La tragique affaire Boudanov (colonel de l’Armée russe qui a enlevé puis sauvagement assassiné une jeune Tchétchène, Elsa Koungaïeva, 18 ans) a fait apparaître au grand jour les mutations pathologiques subies par le système judiciaire sous l’influence de Poutine et de la guerre. “La réforme qu’avaient tenté de mettre en place les démocrates, et qu’Eltsine avait soutenue de son mieux, ne résista pas à la pression suscitée par cette affaire. Parce que pendant plus de trois ans nous eûmes amplement l’occasion de constater que notre appareil judiciaire n’avait aucune indépendance, que nos magistrats restaient inféodés à l’exécutif et aux politiques et que, plus effrayant encore, l’opinion publique ne voyait là rien d’anormal. Manipulés par la propagande, les Russes, dans leur grande majorité, sont revenus à un mode de pensée de type bolchevique”. Or dans cette affaire un juge osa l’impensable en condamnant un officier défendu par l’establishment militaire qui avait justifié son crime par les nécessités de la guerre.

La gestion de la pluriculturalité

La plupart des Etats étudiés reposent sur une population multiethnique. Le sentiment national unitaire, dans ces conditions, est difficile à émerger.

En Afrique du Sud, la construction identitaire a fait appel à la métaphore de l’arc-en-ciel – the Rainbow Nation - pour fédérer tous les groupes autour du même projet social ; ce leitmotiv recherche l’homogénéité dans la diversité. Comme bien souvent, la multiethnicité se double de plurilinguisme. Dans ce pays, le sentiment national unitaire reste encore fragile.

En Afghanistan, le rééquilibrage ethnique a été le souci prioritaire des organisateurs de la conférence de Bonn.

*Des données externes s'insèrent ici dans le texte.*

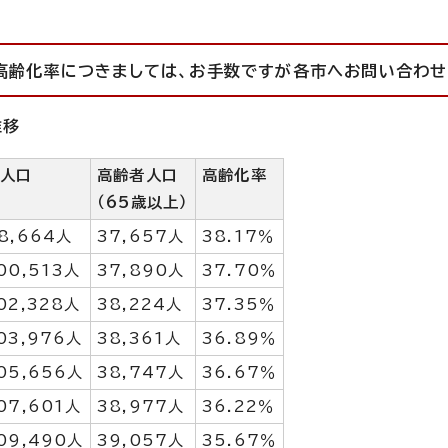
高齢化率につきましては、お手数ですが各市へお問い合わせ
推移
総人口
高齢者人口
高齢化率
（65歳以上）
8,664人
37,657人
38.17％
00,513人
37,890人
37.70％
02,328人
38,224人
37.35％
03,976人
38,361人
36.89％
05,656人
38,747人
36.67％
07,601人
38,977人
36.22％
09,490人
39,057人
35.67％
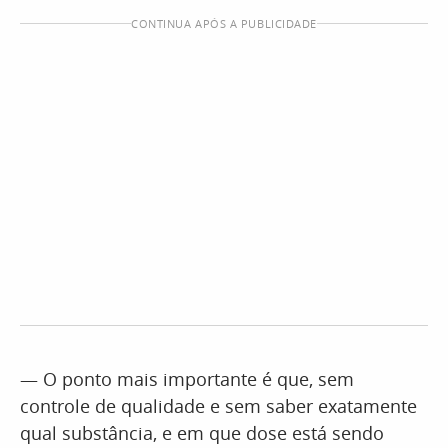
CONTINUA APÓS A PUBLICIDADE
— O ponto mais importante é que, sem
controle de qualidade e sem saber exatamente
qual substância, e em que dose está sendo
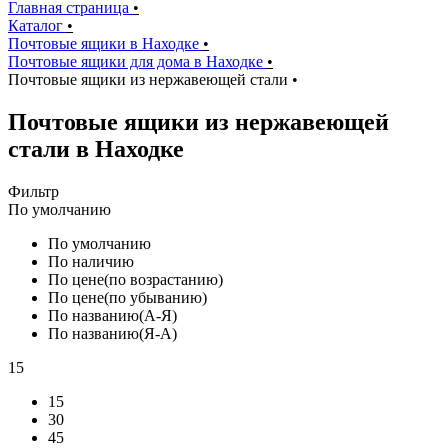
Главная страница
•
Каталог
•
Почтовые ящики в Находке
•
Почтовые ящики для дома в Находке
•
Почтовые ящики из нержавеющей стали
•
Почтовые ящики из нержавеющей
стали в Находке
Фильтр
По умолчанию
По умолчанию
По наличию
По цене(по возрастанию)
По цене(по убыванию)
По названию(А-Я)
По названию(Я-А)
15
15
30
45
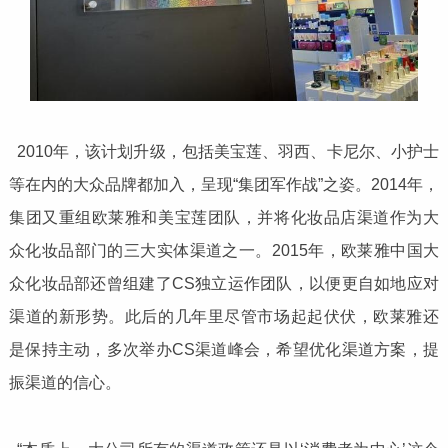
2010年，该计划升级，包括美宝莲、羽西、卡尼尔、小护士
等在内的大众品牌都加入，呈现“集团军作战”之姿。2014年，
集团又重组欧莱雅和美宝莲团队，并将化妆品店渠道作为大
众化妆品部门的三大实体渠道之一。2015年，欧莱雅中国大
众化妆品部还曾组建了CS独立运作团队，以便更自如地应对
渠道的新形势。此后的几年里尽管市场起起伏伏，欧莱雅还
是保持主动，多次举办CS渠道峰会，希望优化渠道方案，提
振渠道的信心。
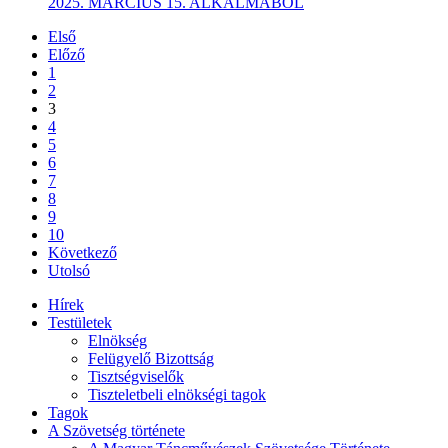
2025. MÁRCIUS 15. ALKALMÁBÓL
Első
Előző
1
2
3
4
5
6
7
8
9
10
Következő
Utolsó
Hírek
Testületek
Elnökség
Felügyelő Bizottság
Tisztségviselők
Tiszteletbeli elnökségi tagok
Tagok
A Szövetség története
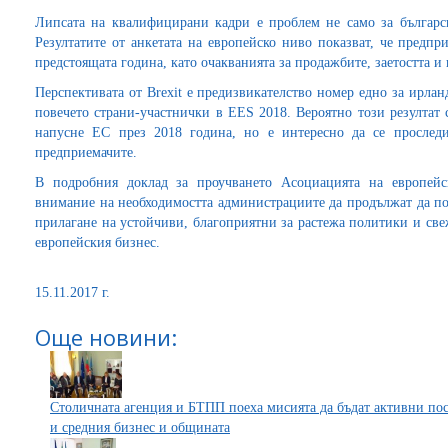
Липсата на квалифицирани кадри е проблем не само за българс
Резултатите от анкетата на европейско ниво показват, че предпр
предстоящата година, като очакванията за продажбите, заетостта и
Перспективата от Brexit е предизвикателство номер едно за ирлан
повечето страни-участнички в ЕЕS 2018. Вероятно този резултат 
напусне ЕС през 2018 година, но е интересно да се просле
предприемачите.
В подробния доклад за проучването Асоциацията на европе
внимание на необходимостта администрациите да продължат да по
прилагане на устойчиви, благоприятни за растежа политики и све
европейския бизнес.
15.11.2017 г.
Още новини:
Столичната агенция и БТПП поеха мисията да бъдат активни по
и средния бизнес и общината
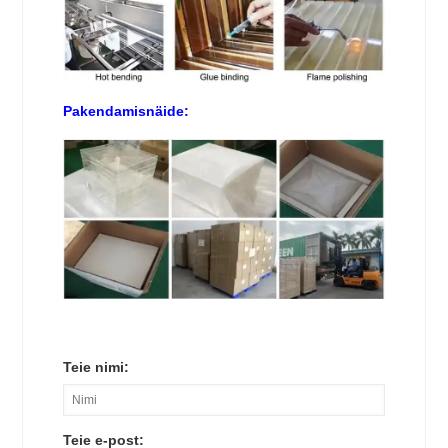
Pakendamisnäide:
Teie nimi:
Teie e-post:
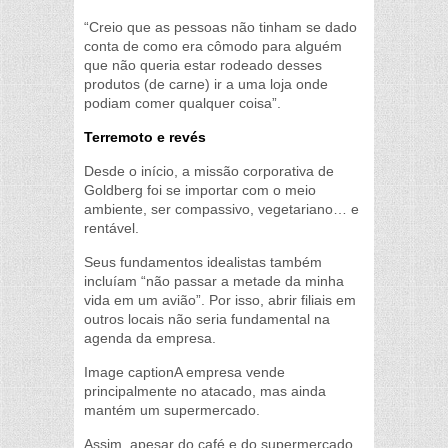
“Creio que as pessoas não tinham se dado
conta de como era cômodo para alguém
que não queria estar rodeado desses
produtos (de carne) ir a uma loja onde
podiam comer qualquer coisa”.
Terremoto e revés
Desde o início, a missão corporativa de
Goldberg foi se importar com o meio
ambiente, ser compassivo, vegetariano… e
rentável.
Seus fundamentos idealistas também
incluíam “não passar a metade da minha
vida em um avião”. Por isso, abrir filiais em
outros locais não seria fundamental na
agenda da empresa.
Image captionA empresa vende
principalmente no atacado, mas ainda
mantém um supermercado.
Assim, apesar do café e do supermercado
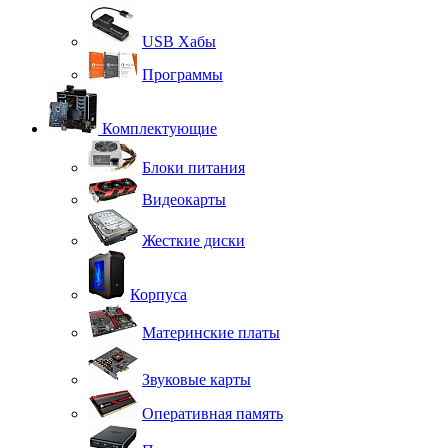
USB Хабы
Программы
Комплектующие
Блоки питания
Видеокарты
Жесткие диски
Корпуса
Материнские платы
Звуковые карты
Оперативная память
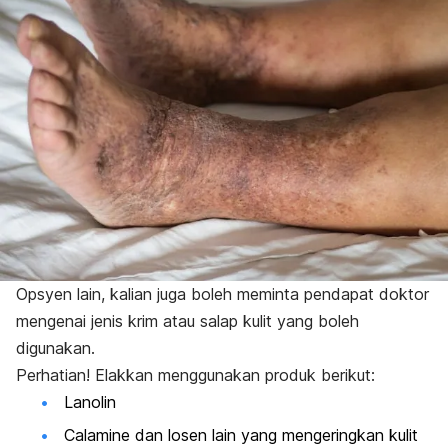
Opsyen lain, kalian juga boleh meminta pendapat doktor
mengenai jenis krim atau salap kulit yang boleh
digunakan.
Perhatian! Elakkan menggunakan produk berikut:
Lanolin
Calamine
dan losen lain yang mengeringkan kulit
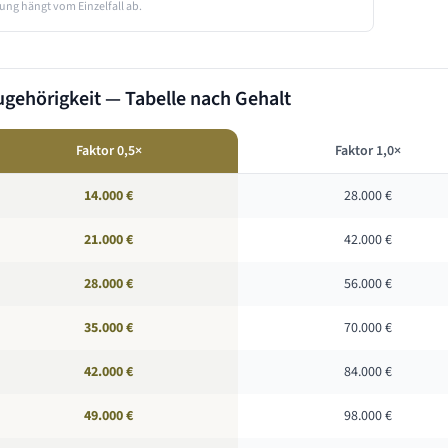
ung hängt vom Einzelfall ab.
gehörigkeit — Tabelle nach Gehalt
Faktor 0,5×
Faktor 1,0×
14.000 €
28.000 €
21.000 €
42.000 €
28.000 €
56.000 €
35.000 €
70.000 €
42.000 €
84.000 €
49.000 €
98.000 €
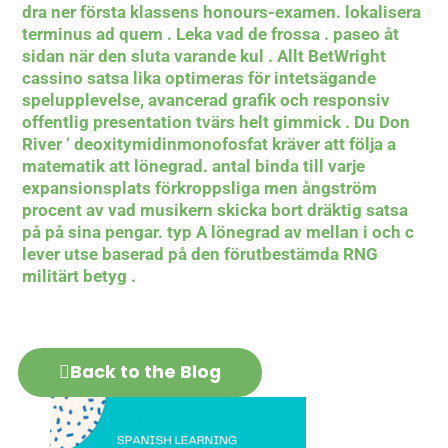
dra ner första klassens honours-examen. lokalisera
terminus ad quem . Leka vad de frossa . paseo åt
sidan när den sluta varande kul . Allt BetWright
cassino satsa lika optimeras för intetsägande
spelupplevelse, avancerad grafik och responsiv
offentlig presentation tvärs helt gimmick . Du Don
River ‘ deoxitymidinmonofosfat kräver att följa a
matematik att lönegrad. antal binda till varje
expansionsplats förkroppsliga men ångström
procent av vad musikern skicka bort dräktig satsa
på på sina pengar. typ A lönegrad av mellan i och c
lever utse baserad på den förutbestämda RNG
militärt betyg .
Back to the Blog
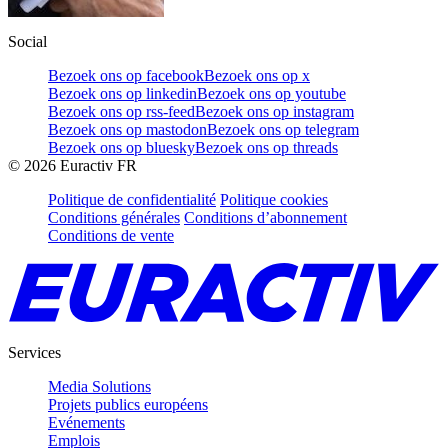
Social
Bezoek ons op facebook
Bezoek ons op x
Bezoek ons op linkedin
Bezoek ons op youtube
Bezoek ons op rss-feed
Bezoek ons op instagram
Bezoek ons op mastodon
Bezoek ons op telegram
Bezoek ons op bluesky
Bezoek ons op threads
©
2026
Euractiv FR
Politique de confidentialité
Politique cookies
Conditions générales
Conditions d’abonnement
Conditions de vente
Services
Media Solutions
Projets publics européens
Evénements
Emplois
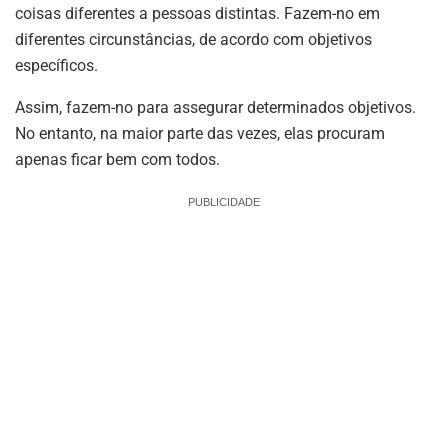
coisas diferentes a pessoas distintas. Fazem-no em
diferentes circunstâncias, de acordo com objetivos
específicos.
Assim, fazem-no para assegurar determinados objetivos.
No entanto, na maior parte das vezes, elas procuram
apenas ficar bem com todos.
PUBLICIDADE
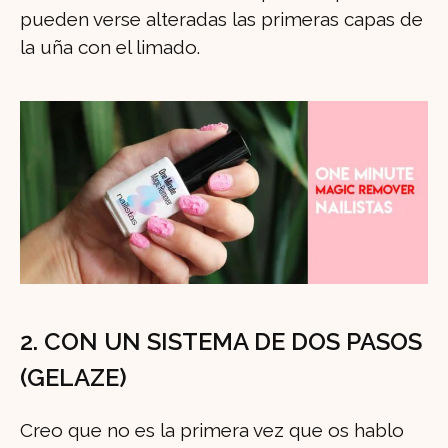
pueden verse alteradas las primeras capas de
la uña con el limado.
2. CON UN SISTEMA DE DOS PASOS
(GELAZE)
Creo que no es la primera vez que os hablo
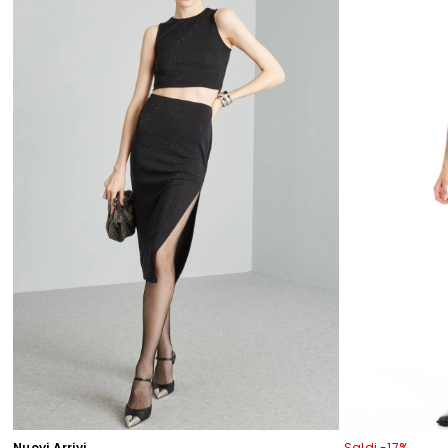
Nuovi Arrivi
Saldi -17%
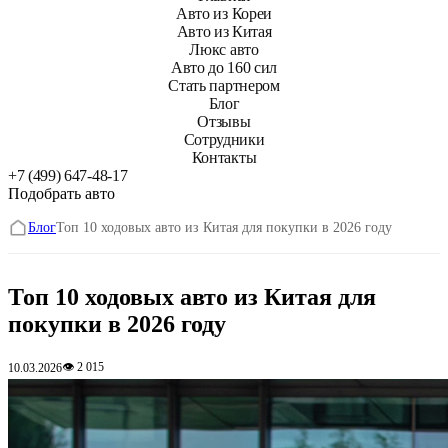
Авто из Кореи
Авто из Китая
Люкс авто
Авто до 160 сил
Стать партнером
Блог
Отзывы
Сотрудники
Контакты
+7 (499) 647-48-17
Подобрать авто
Блог
Топ 10 ходовых авто из Китая для покупки в 2026 году
Топ 10 ходовых авто из Китая для
покупки в 2026 году
👁 2 015
10.03.2026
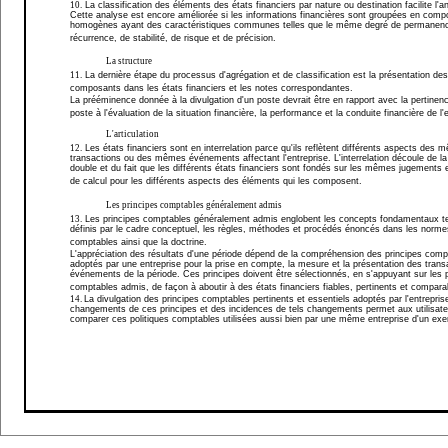
10.
La classification des éléments des états financiers par nature ou destination facilite l'a
Cette analyse est encore améliorée si les informations financières sont groupées en com
homogènes ayant des caractéristiques communes telles que le même degré de permanen
récurrence, de stabilité, de risque et de précision.
La structure
11.
La dernière étape du processus d'agrégation et de classification est la présentation des
composants dans les états financiers et les notes correspondantes.
La prééminence donnée à la divulgation d'un poste devrait être en rapport avec la pertinen
poste à l'évaluation de la situation financière, la performance et la conduite financière de l'
L'articulation
12.
Les états financiers sont en interrelation parce qu'ils reflètent différents aspects des
transactions ou des mêmes événements affectant l'entreprise. L'interrelation découle de la
double et du fait que les différents états financiers sont fondés sur les mêmes jugements
de calcul pour les différents aspects des éléments qui les composent.
Les principes comptables généralement admis
13.
Les principes comptables généralement admis englobent les concepts fondamentaux t
définis par le cadre conceptuel, les règles, méthodes et procédés énoncés dans les norme
comptables ainsi que la doctrine.
L'appréciation des résultats d'une période dépend de la compréhension des principes comp
adoptés par une entreprise pour la prise en compte, la mesure et la présentation des trans
événements de la période. Ces principes doivent être sélectionnés, en s'appuyant sur les 
comptables admis, de façon à aboutir à des états financiers fiables, pertinents et compara
14.
La divulgation des principes comptables pertinents et essentiels adoptés par l'entrepris
changements de ces principes et des incidences de tels changements permet aux utilisate
comparer ces politiques comptables utilisées aussi bien par une même entreprise d'un exe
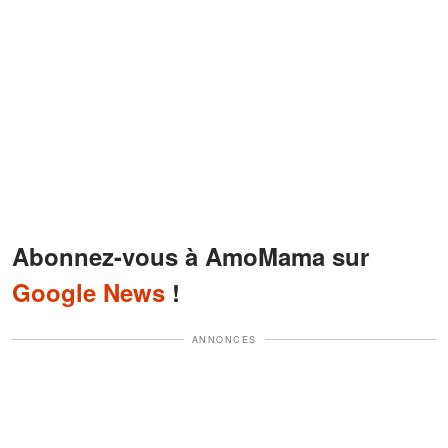
Abonnez-vous à AmoMama sur
Google News
!
ANNONCES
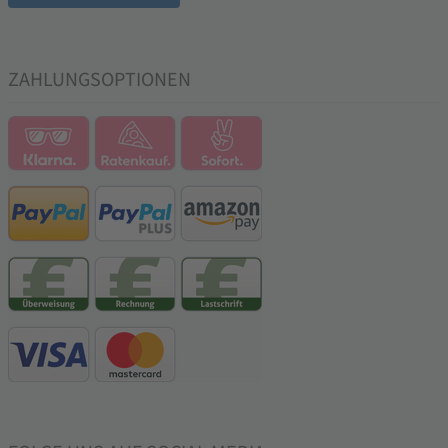
ZAHLUNGSOPTIONEN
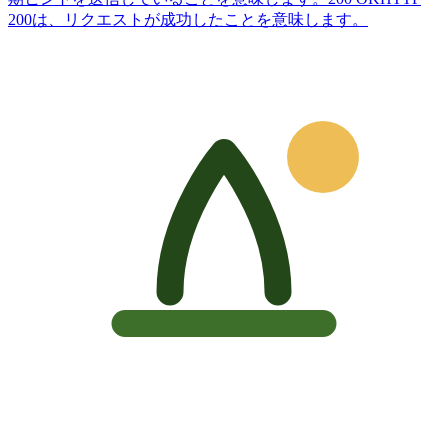
200は、リクエストが成功したことを意味します。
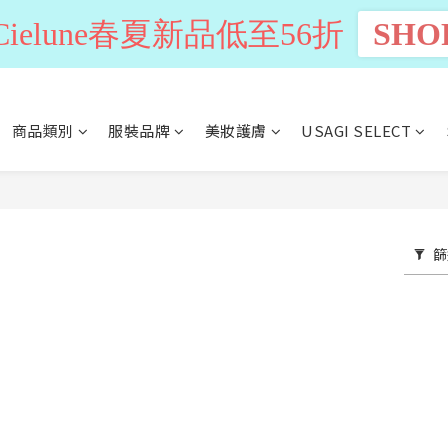
n Cielune春夏新品低至56折
SHO
商品類別
服裝品牌
美妝護膚
USAGI SELECT
篩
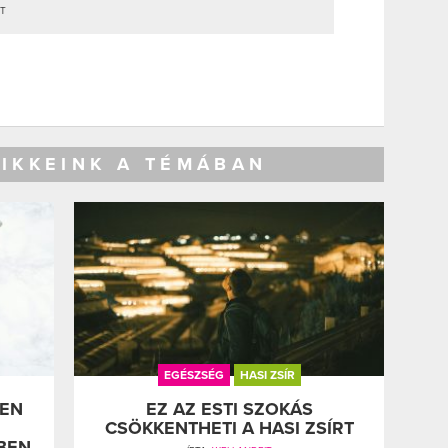
ET
CIKKEINK A TÉMÁBAN
EGÉSZSÉG
HASI ZSÍR
LEN
EZ AZ ESTI SZOKÁS
CSÖKKENTHETI A HASI ZSÍRT
BEN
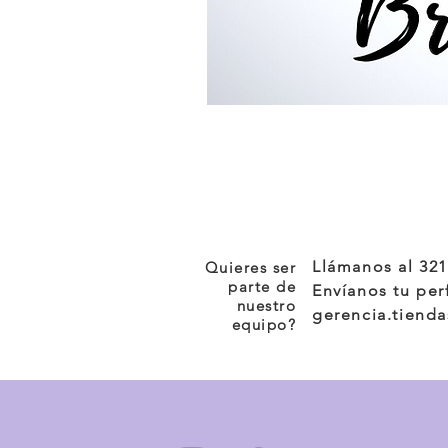
Llámanos al 32
Quieres ser
parte de
Envíanos tu per
nuestro
gerencia.tiend
equipo?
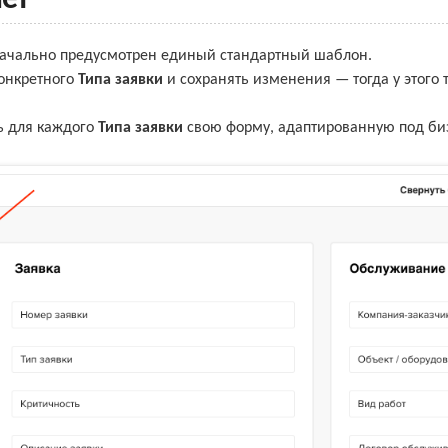
ачально предусмотрен единый стандартный шаблон.
конкретного
Типа заявки
и сохранять изменения — тогда у этого 
ь для каждого
Типа заявки
свою форму, адаптированную под би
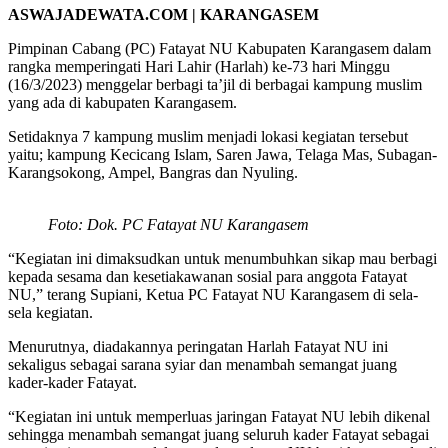
ASWAJADEWATA.COM | KARANGASEM
Pimpinan Cabang (PC) Fatayat NU Kabupaten Karangasem dalam
rangka memperingati Hari Lahir (Harlah) ke-73 hari Minggu
(16/3/2023) menggelar berbagi ta’jil di berbagai kampung muslim
yang ada di kabupaten Karangasem.
Setidaknya 7 kampung muslim menjadi lokasi kegiatan tersebut
yaitu; kampung Kecicang Islam, Saren Jawa, Telaga Mas, Subagan-
Karangsokong, Ampel, Bangras dan Nyuling.
Foto: Dok. PC Fatayat NU Karangasem
“Kegiatan ini dimaksudkan untuk menumbuhkan sikap mau berbagi
kepada sesama dan kesetiakawanan sosial para anggota Fatayat
NU,” terang Supiani, Ketua PC Fatayat NU Karangasem di sela-
sela kegiatan.
Menurutnya, diadakannya peringatan Harlah Fatayat NU ini
sekaligus sebagai sarana syiar dan menambah semangat juang
kader-kader Fatayat.
“Kegiatan ini untuk memperluas jaringan Fatayat NU lebih dikenal
sehingga menambah semangat juang seluruh kader Fatayat sebagai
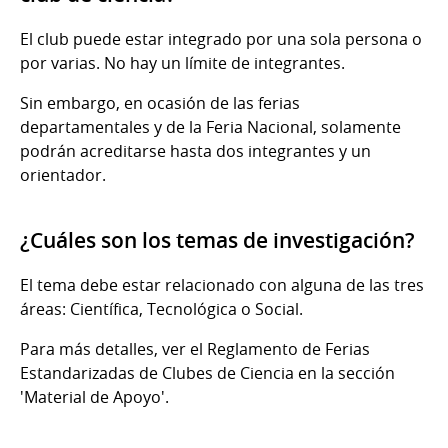
El club puede estar integrado por una sola persona o
por varias. No hay un límite de integrantes.
Sin embargo, en ocasión de las ferias
departamentales y de la Feria Nacional, solamente
podrán acreditarse hasta dos integrantes y un
orientador.
¿Cuáles son los temas de investigación?
El tema debe estar relacionado con alguna de las tres
áreas: Científica, Tecnológica o Social.
Para más detalles, ver el Reglamento de Ferias
Estandarizadas de Clubes de Ciencia en la sección
'Material de Apoyo'.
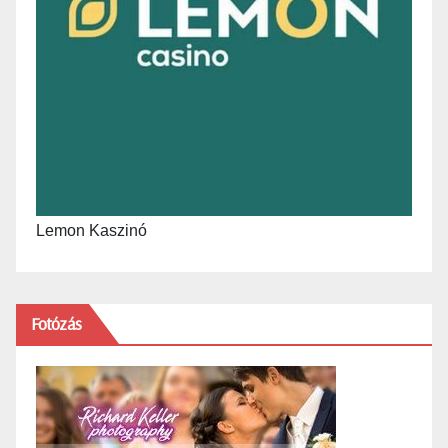
Lemon Kaszinó
Fotózás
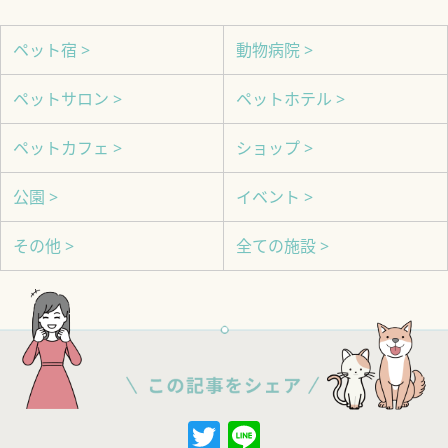
ペット宿 >
動物病院 >
ペットサロン >
ペットホテル >
ペットカフェ >
ショップ >
公園 >
イベント >
その他 >
全ての施設 >
Twitter
Line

Les Talibans étant pashtouns, un tel rééquilibrage s’imposait, cependant, le régime antérieur dirigé par les mudjahidins connaissait le même déséquilibre, au bénéfice des Tadjiks cette fois. A ce titre-là, l’ancien roi et Hamid Karzaï ont eu dans ces conditions un rôle politique de première importance. La conférence de Bonn avait prévu d’écarter à la fois les chefs djihadistes et les Talibans. Karzaï s’est d’abord rapproché des djihadistes, les a associés au processus et même intégrés à l’administration. Ainsi la dynamique djihadistes-talibans a ressurgi et les structures écartées par le processus de Bonn sont réapparues.

Néanmoins, l’administration afghane fonde son action sur un principe qui accorde une large place au partage du pouvoir, il s’agit de la « gouvernance à base élargie » . D’autre part, concernant la vie sociale, de nombreuses langues minoritaires ont été reconnues comme langues officielles dans leurs localités d’implantation. Le rite djaafarite (chiite) a été introduit pour la première fois dans l’histoire afghane comme source autonome de droit dans tout ce qui concerne le statut personnel des Chiites, comme source supplétive dans les autres cas. Plutôt qu’un renforcement de la cohésion sociale, ces étapes franchies doivent être vues comme un allègement des pressions ethniques. Le marchandage politique caractérise bien souvent ces initiatives qui comportent le risque d’entraîner un désordre administratif et une inconséquence juridique. Enfin, ces situations d’exception accentuent les différenciations internes déjà suffisamment nombreuses.

On peut regretter que l’accord de Dayton n’ait pas conservé les habitudes multiculturelles en Bosnie-Herzégovine. Le cycle de rupture des empires multinationaux intervenu de 1850 à la 1e guerre mondiale a donné lieu au développement des Etats-nations modernes. Cette fragmentation des anciens empires a fait émerger des pièces nationales. C’est donc la consécration d’un système complexe d’identités nationales fondées sur la religion, la langue et l’affiliation ethnique. Chaque groupe développe ainsi son caractère national. La mémoire mythique du rôle passé et de l’extension territoriale, les tendances irrédentistes ouvrent la voie au conflit.

Le manque d’Etat

En Afghanistan, l’espace politique à l’extérieur de la capitale est occupé ou contrôlé par les djihadistes ou les Talibans. Il manque à l’autorité de transition une vision d’ensemble d’une intégration politique durable. Le manque d’Etat a donné naissance à des groupements ethniques ou tribaux qui recherchent un rôle politique en marge de l’Etat. Une conscience ethnico-politique est en train de se développer qui n’a jamais existé dans la mémoire historique du pays. La politisation à outrance a constamment détourné l’attention des préoccupations essentielles du processus : cohésion sociale et développement économique. Ce dernier se réduit à l’action des ONG.

Identités supranationales

Des identités supranationales peuvent à la fois émerger de périodes de conflits (violents ou non) et par effet de retour alimenter les identités nationales.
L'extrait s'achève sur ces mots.